[Input material Boundary: Start]

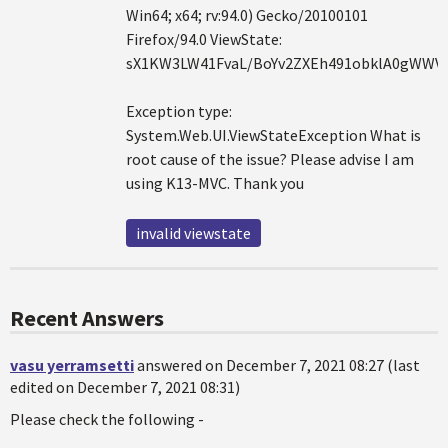
Win64; x64; rv:94.0) Gecko/20100101
Firefox/94.0 ViewState:
sX1KW3LW41FvaL/BoYv2ZXEh491obklA0gWWV
Exception type:
System.Web.UI.ViewStateException What is
root cause of the issue? Please advise I am
using K13-MVC. Thank you
invalid viewstate
Recent Answers
vasu yerramsetti
answered on December 7, 2021 08:27 (last
edited on December 7, 2021 08:31)
Please check the following -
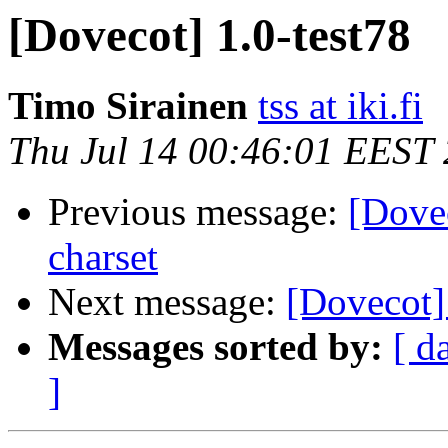
[Dovecot] 1.0-test78
Timo Sirainen
tss at iki.fi
Thu Jul 14 00:46:01 EEST
Previous message:
[Dovec
charset
Next message:
[Dovecot]
Messages sorted by:
[ d
]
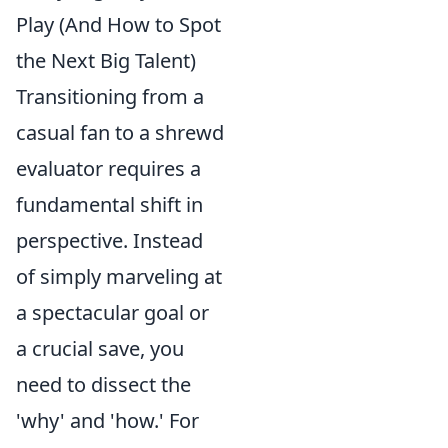
Play (And How to Spot
the Next Big Talent)
Transitioning from a
casual fan to a shrewd
evaluator requires a
fundamental shift in
perspective. Instead
of simply marveling at
a spectacular goal or
a crucial save, you
need to dissect the
'why' and 'how.' For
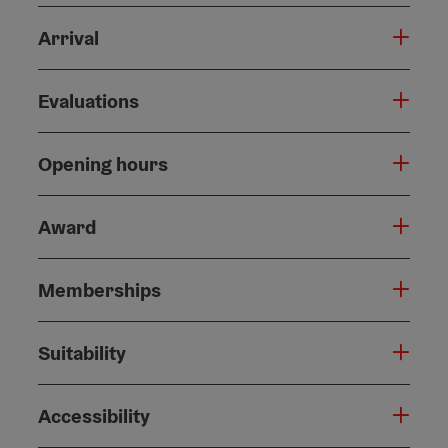
Arrival
Evaluations
Opening hours
Award
Memberships
Suitability
Accessibility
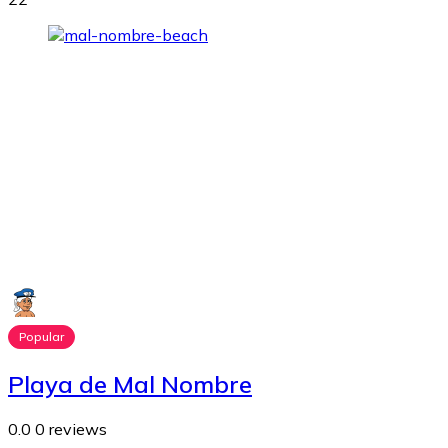
Popular
Playa de Mal Nombre
0.0
0 reviews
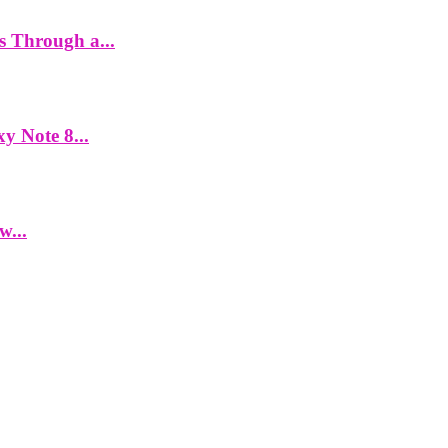
es Through a...
y Note 8...
w...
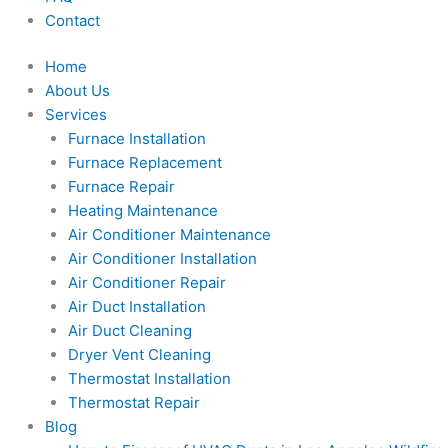
Contact
Home
About Us
Services
Furnace Installation
Furnace Replacement
Furnace Repair
Heating Maintenance
Air Conditioner Maintenance
Air Conditioner Installation
Air Conditioner Repair
Air Duct Installation
Air Duct Cleaning
Dryer Vent Cleaning
Thermostat Installation
Thermostat Repair
Blog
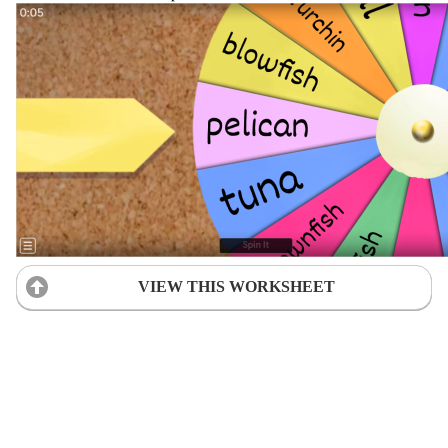
VIEW THIS WORKSHEET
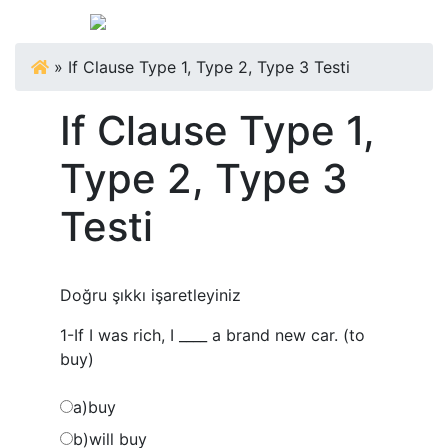
»
If Clause Type 1, Type 2, Type 3 Testi
If Clause Type 1,
Type 2, Type 3
Testi
Doğru şıkkı işaretleyiniz
1-If I was rich, I ____ a brand new car. (to
buy)
a)buy
b)will buy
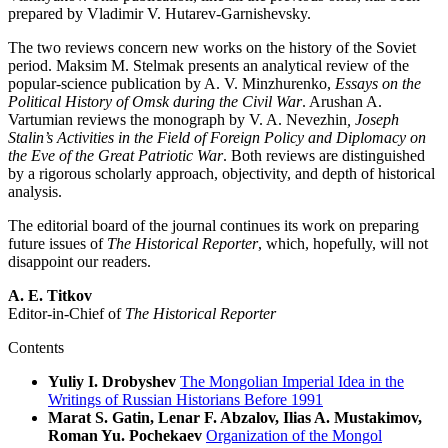
prepared by Vladimir V. Hutarev-Garnishevsky.
The two reviews concern new works on the history of the Soviet
period. Maksim M. Stelmak presents an analytical review of the
popular-science publication by A. V. Minzhurenko,
Essays on the
Political History of Omsk during the Civil War
. Arushan A.
Vartumian reviews the monograph by V. A. Nevezhin
, Joseph
Stalin’s Activities in the Field of Foreign Policy and Diplomacy on
the Eve of the Great Patriotic War
. Both reviews are distinguished
by a rigorous scholarly approach, objectivity, and depth of historical
analysis.
The editorial board of the journal continues its work on preparing
future issues of
The
Historical Reporter
, which, hopefully, will not
disappoint our readers.
A. E. Titkov
Editor-in-Chief of
The
Historical Reporter
Contents
Yuliy I. Drobyshev
The Mongolian Imperial Idea in the
Writings of Russian Historians Before 1991
Marat S. Gatin, Lenar F. Abzalov, Ilias A. Mustakimov,
Roman Yu. Pochekaev
Organization of the Mongol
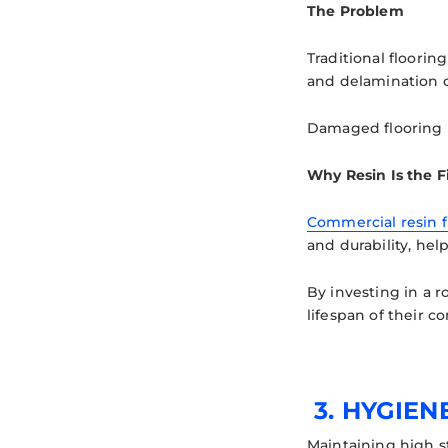
The Problem
Traditional floori
and delamination c
Damaged flooring no
Why Resin Is the F
Commercial resin f
and durability, he
By investing in a 
lifespan of their c
3.
HYGIEN
Maintaining high s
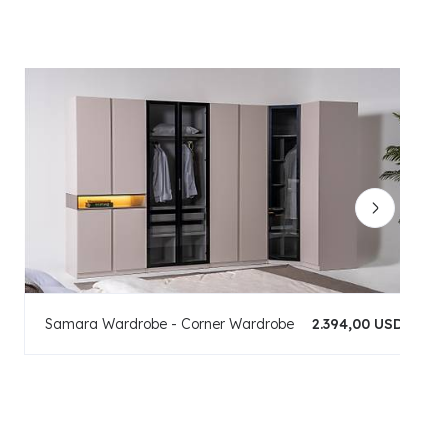
Samara Wardrobe - Corner Wardrobe
2.394,00 USD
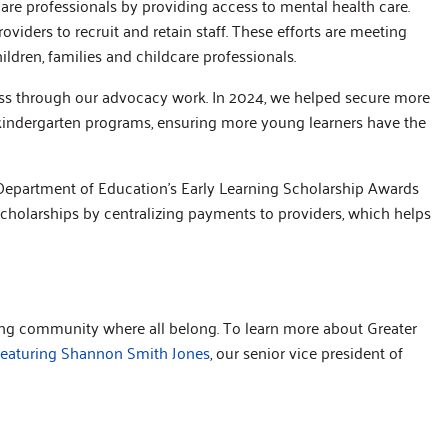
care professionals by providing access to mental health care.
oviders to recruit and retain staff. These efforts are meeting
dren, families and childcare professionals.
ss through our advocacy work. In 2024, we helped secure more
-kindergarten programs, ensuring more young learners have the
a Department of Education’s Early Learning Scholarship Awards
scholarships by centralizing payments to providers, which helps
ving community where all belong. To learn more about Greater
featuring Shannon Smith Jones
, our senior vice president of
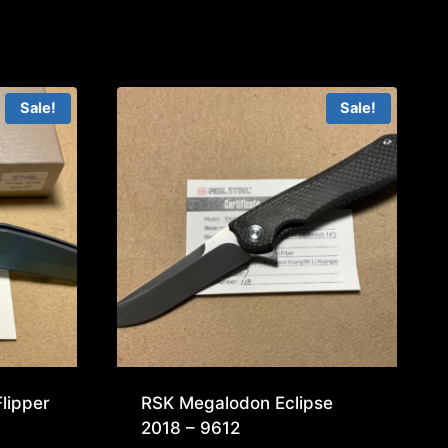
Sale!
Sale!
lipper
RSK Megalodon Eclipse
2018 – 9612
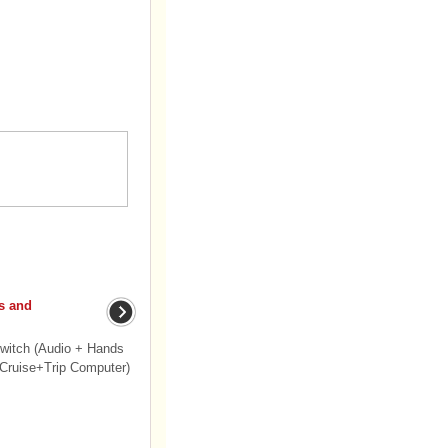
s and
witch (Audio + Hands
(Cruise+Trip Computer)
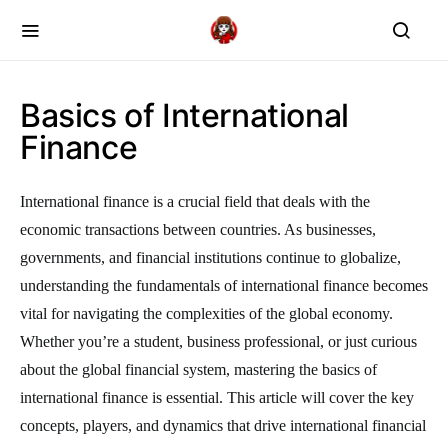
Basics of International
Finance
International finance is a crucial field that deals with the
economic transactions between countries. As businesses,
governments, and financial institutions continue to globalize,
understanding the fundamentals of international finance becomes
vital for navigating the complexities of the global economy.
Whether you’re a student, business professional, or just curious
about the global financial system, mastering the basics of
international finance is essential. This article will cover the key
concepts, players, and dynamics that drive international financial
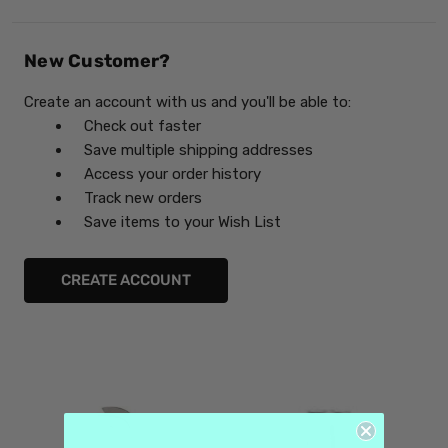
New Customer?
Create an account with us and you'll be able to:
Check out faster
Save multiple shipping addresses
Access your order history
Track new orders
Save items to your Wish List
CREATE ACCOUNT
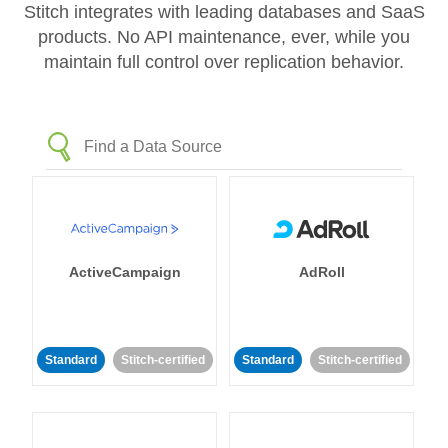
Stitch integrates with leading databases and SaaS
products. No API maintenance, ever, while you
maintain full control over replication behavior.
ActiveCampaign
AdRoll
Standard
Stitch-certified
Standard
Stitch-certified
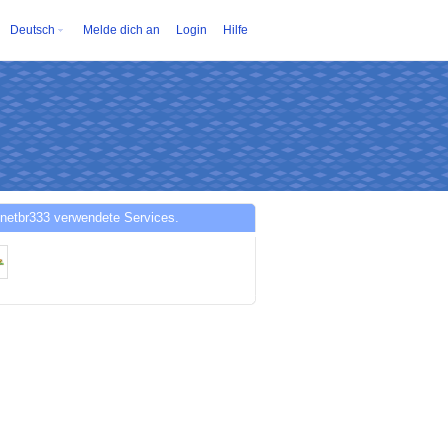
Deutsch
Melde dich an
Login
Hilfe
netbr333 verwendete Services.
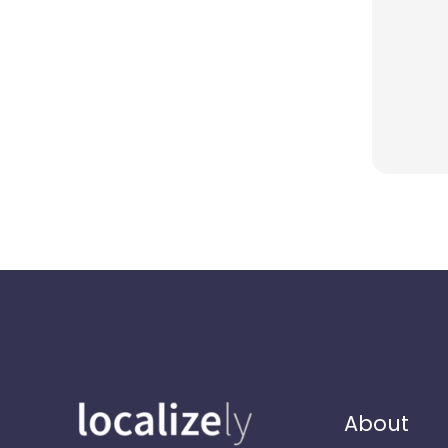
About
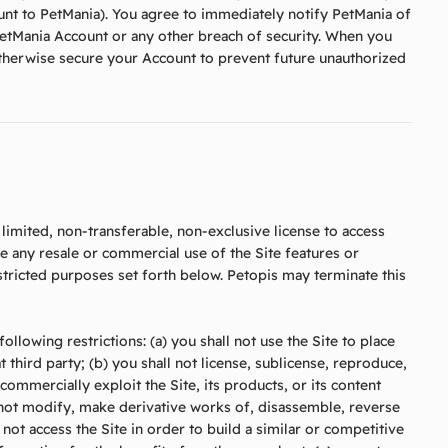
nt to PetMania). You agree to immediately notify PetMania of
etMania Account or any other breach of security. When you
otherwise secure your Account to prevent future unauthorized
limited, non-transferable, non-exclusive license to access
de any resale or commercial use of the Site features or
restricted purposes set forth below. Petopis may terminate this
ollowing restrictions: (a) you shall not use the Site to place
t third party; (b) you shall not license, sublicense, reproduce,
e commercially exploit the Site, its products, or its content
l not modify, make derivative works of, disassemble, reverse
 not access the Site in order to build a similar or competitive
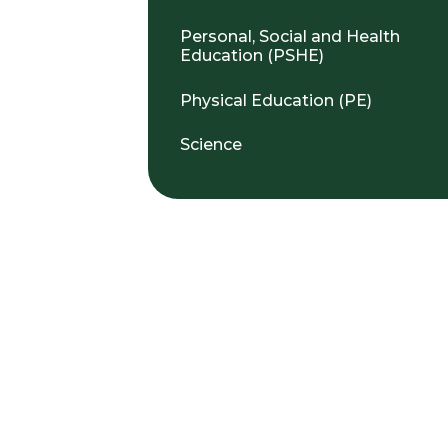
Personal, Social and Health
Education (PSHE)
Physical Education (PE)
Science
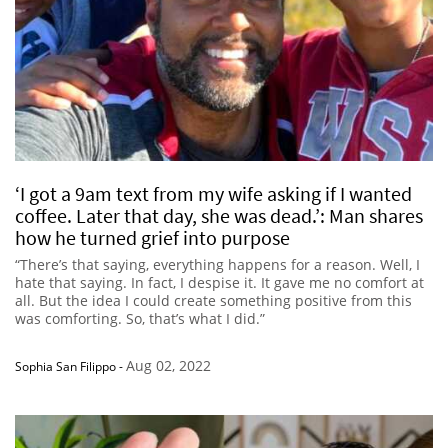
‘I got a 9am text from my wife asking if I wanted
coffee. Later that day, she was dead.’: Man shares
how he turned grief into purpose
“There’s that saying, everything happens for a reason. Well, I
hate that saying. In fact, I despise it. It gave me no comfort at
all. But the idea I could create something positive from this
was comforting. So, that’s what I did.”
Aug 02, 2022
Sophia San Filippo
-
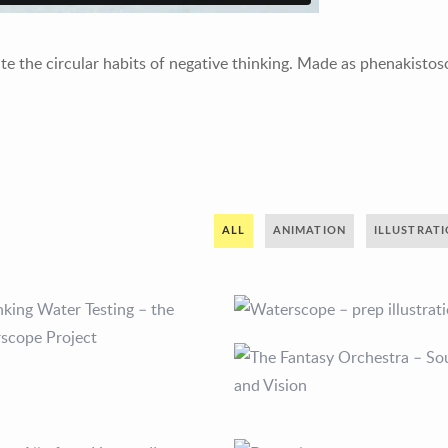
ate the circular habits of negative thinking. Made as phenakisto
ALL
ANIMATION
ILLUSTRAT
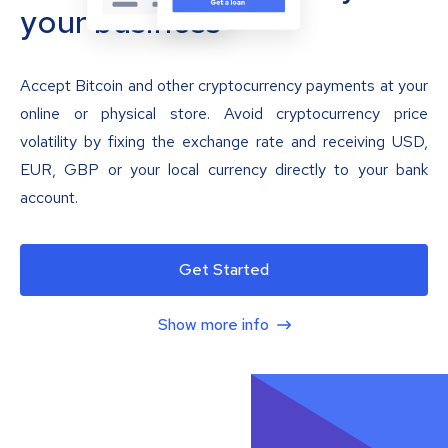
your business
Accept Bitcoin and other cryptocurrency payments at your
online or physical store. Avoid cryptocurrency price
volatility by fixing the exchange rate and receiving USD,
EUR, GBP or your local currency directly to your bank
account.
Get Started
Show more info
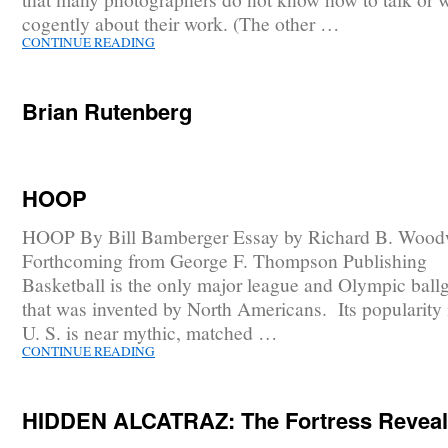
cogently about their work. (The other …
CONTINUE READING
Brian Rutenberg
HOOP
HOOP By Bill Bamberger Essay by Richard B. Wood
Forthcoming from George F. Thompson Publishing
Basketball is the only major league and Olympic bal
that was invented by North Americans. Its popularity 
U. S. is near mythic, matched …
CONTINUE READING
HIDDEN ALCATRAZ: The Fortress Revea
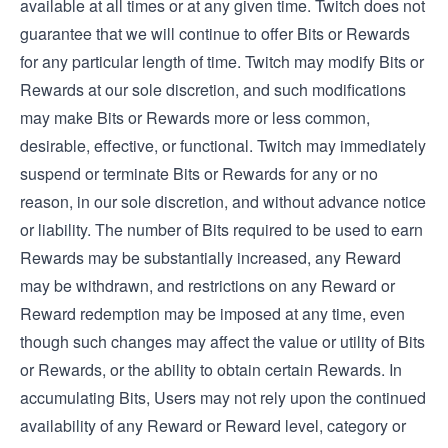
available at all times or at any given time. Twitch does not
guarantee that we will continue to offer Bits or Rewards
for any particular length of time. Twitch may modify Bits or
Rewards at our sole discretion, and such modifications
may make Bits or Rewards more or less common,
desirable, effective, or functional. Twitch may immediately
suspend or terminate Bits or Rewards for any or no
reason, in our sole discretion, and without advance notice
or liability. The number of Bits required to be used to earn
Rewards may be substantially increased, any Reward
may be withdrawn, and restrictions on any Reward or
Reward redemption may be imposed at any time, even
though such changes may affect the value or utility of Bits
or Rewards, or the ability to obtain certain Rewards. In
accumulating Bits, Users may not rely upon the continued
availability of any Reward or Reward level, category or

[Input material Boundary: End]

Problem details: Your task is to transcribe exactly the lines from the one with "suspend or terminate" through the end of the data, both included, and nothing besides.

Response for this exercise:
suspend or terminate Bits or Rewards for any or no
reason, in our sole discretion, and without advance notice
or liability. The number of Bits required to be used to earn
Rewards may be substantially increased, any Reward
may be withdrawn, and restrictions on any Reward or
Reward redemption may be imposed at any time, even
though such changes may affect the value or utility of Bits
or Rewards, or the ability to obtain certain Rewards. In
accumulating Bits, Users may not rely upon the continued
availability of any Reward or Reward level, category or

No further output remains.